Find the string "separate" in the records and copy each line where it occurs.

(Dataset entries)
Segment Open
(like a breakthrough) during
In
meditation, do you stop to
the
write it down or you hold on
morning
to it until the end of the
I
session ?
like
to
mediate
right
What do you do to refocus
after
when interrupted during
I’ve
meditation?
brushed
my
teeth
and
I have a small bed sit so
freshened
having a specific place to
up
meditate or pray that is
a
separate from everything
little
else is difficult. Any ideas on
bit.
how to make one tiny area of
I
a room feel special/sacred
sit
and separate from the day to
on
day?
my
Segment Closed
Segment Open
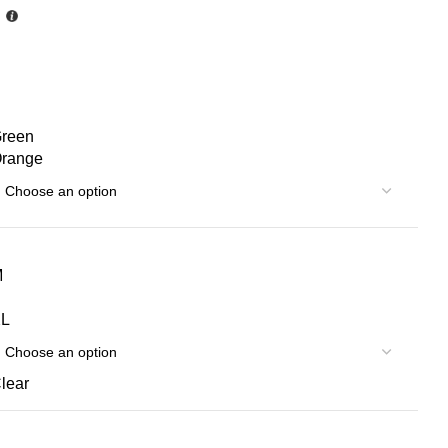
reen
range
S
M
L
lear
Segment Closed
Reply to the task:
separate from everything
and separate from the day to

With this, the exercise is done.